The Defense Department’s civilian personnel system is so broken it’s a wonder anyone sticks around to work there, Defense Secretary Ash Carter said on Wednesday.
Speaking at the Air Force Association’s Air and Space Conference just outside Washington, Carter promoted the department’s Force of the Future initiative, which he said would bring long overdue change for its 800,000 civilian employees. A proposal in the plan to move most of those workers out of the civil service system that governs most of the federal workforce has come under fire. But Carter said it represents just one option he is considering.
“We're thinking many ideas through, and we need time to get the best ideas and advice, especially from the armed services,” Carter said. “The people of the U.S. armed forces are the best and always will be the best, and how we manage them should be too.”
He noted the military has a “fantastic system” to manage its people. The civilian system, he said, is another story.
“I can't really claim we have a good system for managing civilians,” Carter said. “I actually think it's appalling and we don't treat them very well. And I sometimes ask myself why do they stick with us.”
He quickly answered his own question: “But I know why they stick with us . . . and this is why we have the finest people in service as well . . . because of the mission.”
Going forward, Carter added, the Pentagon should not rely on their commitment to mission alone to make the department an attractive place to work.

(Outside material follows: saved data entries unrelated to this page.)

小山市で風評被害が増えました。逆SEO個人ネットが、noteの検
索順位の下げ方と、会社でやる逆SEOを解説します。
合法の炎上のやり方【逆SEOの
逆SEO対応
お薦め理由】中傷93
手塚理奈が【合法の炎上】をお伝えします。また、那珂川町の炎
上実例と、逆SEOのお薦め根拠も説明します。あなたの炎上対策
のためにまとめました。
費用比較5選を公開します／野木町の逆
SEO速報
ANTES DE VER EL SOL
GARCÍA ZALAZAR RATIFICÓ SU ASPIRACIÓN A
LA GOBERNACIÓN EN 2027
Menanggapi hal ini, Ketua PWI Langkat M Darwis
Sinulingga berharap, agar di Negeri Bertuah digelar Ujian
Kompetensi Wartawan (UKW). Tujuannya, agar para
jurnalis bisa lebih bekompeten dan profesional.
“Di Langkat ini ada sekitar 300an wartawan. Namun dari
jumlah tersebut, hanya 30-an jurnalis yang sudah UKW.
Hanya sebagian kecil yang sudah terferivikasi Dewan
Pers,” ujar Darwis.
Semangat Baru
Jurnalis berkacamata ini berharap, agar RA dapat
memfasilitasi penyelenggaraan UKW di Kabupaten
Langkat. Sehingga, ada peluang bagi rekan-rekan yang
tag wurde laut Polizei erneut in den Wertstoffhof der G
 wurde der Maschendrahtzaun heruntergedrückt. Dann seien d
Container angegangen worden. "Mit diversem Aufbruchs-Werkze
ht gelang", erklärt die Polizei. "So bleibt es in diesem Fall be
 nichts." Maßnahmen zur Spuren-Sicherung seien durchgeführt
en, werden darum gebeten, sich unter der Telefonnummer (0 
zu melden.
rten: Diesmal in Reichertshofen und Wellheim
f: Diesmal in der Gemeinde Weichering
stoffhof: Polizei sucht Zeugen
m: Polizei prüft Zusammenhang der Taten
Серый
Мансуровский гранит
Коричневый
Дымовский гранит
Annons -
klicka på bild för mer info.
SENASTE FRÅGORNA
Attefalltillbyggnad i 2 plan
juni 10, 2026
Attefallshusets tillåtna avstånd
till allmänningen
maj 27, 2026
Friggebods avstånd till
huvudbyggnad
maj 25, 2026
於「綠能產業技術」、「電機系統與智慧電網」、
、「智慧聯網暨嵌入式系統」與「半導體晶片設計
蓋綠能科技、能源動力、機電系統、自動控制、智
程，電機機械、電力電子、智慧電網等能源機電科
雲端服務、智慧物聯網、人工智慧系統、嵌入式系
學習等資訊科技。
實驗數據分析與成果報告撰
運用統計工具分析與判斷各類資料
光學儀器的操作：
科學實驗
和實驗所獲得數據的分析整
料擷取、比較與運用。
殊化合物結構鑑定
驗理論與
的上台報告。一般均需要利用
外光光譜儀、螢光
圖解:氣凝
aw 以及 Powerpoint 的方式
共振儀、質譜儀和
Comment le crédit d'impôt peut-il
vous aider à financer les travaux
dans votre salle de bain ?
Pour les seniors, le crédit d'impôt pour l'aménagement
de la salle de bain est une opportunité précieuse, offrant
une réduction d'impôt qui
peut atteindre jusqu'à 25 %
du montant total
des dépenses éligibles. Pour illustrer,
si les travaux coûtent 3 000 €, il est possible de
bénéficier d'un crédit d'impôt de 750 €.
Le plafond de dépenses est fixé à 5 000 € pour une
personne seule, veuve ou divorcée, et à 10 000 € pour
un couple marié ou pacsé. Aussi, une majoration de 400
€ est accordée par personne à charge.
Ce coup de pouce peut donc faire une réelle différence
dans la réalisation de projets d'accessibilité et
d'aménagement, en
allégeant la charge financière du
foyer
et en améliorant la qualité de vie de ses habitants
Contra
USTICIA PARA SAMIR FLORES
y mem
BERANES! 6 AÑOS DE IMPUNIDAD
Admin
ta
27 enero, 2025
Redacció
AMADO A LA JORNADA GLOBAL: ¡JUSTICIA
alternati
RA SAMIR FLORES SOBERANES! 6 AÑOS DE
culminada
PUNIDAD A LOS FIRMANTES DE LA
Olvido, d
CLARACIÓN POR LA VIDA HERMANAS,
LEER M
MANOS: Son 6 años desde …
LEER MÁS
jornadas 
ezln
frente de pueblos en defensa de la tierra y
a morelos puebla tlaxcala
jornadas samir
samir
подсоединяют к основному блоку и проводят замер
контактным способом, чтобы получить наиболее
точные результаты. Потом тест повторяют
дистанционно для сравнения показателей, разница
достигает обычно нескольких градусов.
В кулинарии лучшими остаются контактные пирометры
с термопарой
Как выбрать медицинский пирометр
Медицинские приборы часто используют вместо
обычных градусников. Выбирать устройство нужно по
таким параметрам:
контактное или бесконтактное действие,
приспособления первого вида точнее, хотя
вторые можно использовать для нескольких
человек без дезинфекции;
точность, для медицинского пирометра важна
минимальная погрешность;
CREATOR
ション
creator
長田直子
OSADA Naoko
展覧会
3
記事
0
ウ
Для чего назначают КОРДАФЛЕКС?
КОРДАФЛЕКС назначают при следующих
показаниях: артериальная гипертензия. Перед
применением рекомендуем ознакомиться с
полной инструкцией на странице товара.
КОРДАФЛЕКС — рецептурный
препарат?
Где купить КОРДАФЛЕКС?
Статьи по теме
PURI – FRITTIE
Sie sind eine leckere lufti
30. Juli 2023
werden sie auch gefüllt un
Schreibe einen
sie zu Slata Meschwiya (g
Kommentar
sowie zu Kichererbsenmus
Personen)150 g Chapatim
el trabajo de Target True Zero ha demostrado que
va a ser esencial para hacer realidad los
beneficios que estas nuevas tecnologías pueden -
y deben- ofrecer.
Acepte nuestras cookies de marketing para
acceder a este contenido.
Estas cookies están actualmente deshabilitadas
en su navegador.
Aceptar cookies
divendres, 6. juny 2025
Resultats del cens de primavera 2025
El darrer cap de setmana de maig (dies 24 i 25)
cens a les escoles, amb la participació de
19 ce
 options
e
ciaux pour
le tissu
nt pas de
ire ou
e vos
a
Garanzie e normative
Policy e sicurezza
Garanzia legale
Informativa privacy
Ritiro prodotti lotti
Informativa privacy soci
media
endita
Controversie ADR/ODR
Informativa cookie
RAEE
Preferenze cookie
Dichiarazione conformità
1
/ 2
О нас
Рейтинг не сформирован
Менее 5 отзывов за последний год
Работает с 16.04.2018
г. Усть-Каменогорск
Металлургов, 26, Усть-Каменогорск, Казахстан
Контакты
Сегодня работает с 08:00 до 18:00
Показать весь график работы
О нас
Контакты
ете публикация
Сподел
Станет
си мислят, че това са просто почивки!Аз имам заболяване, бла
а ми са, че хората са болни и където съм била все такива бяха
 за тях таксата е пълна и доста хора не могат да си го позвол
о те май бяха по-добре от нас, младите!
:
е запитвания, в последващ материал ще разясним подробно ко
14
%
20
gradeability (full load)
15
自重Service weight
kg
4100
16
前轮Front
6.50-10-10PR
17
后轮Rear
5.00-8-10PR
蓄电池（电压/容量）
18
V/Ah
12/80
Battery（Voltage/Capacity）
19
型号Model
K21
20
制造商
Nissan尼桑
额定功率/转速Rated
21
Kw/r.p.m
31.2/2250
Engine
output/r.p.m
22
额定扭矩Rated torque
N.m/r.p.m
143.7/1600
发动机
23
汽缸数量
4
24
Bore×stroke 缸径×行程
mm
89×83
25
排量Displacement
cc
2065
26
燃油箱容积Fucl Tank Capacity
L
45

"They want to make a difference. They want to keep the country safe and they want to leave better future for our children, and they put up with all the crap we deal because they're committed to that mission. And that is very admirable," he said. "But you know, I don't think we should take that for granted. So I think we do need to think about what kinds of things the next generation of people will find attractive in service, try to provide that in a way that in whatever ways are consistent with the profession of arms."
Brad Carson, acting Defense personnel and readiness chief, has said he hopes whatever specific reforms are chosen will be implemented by the end of the Obama administration.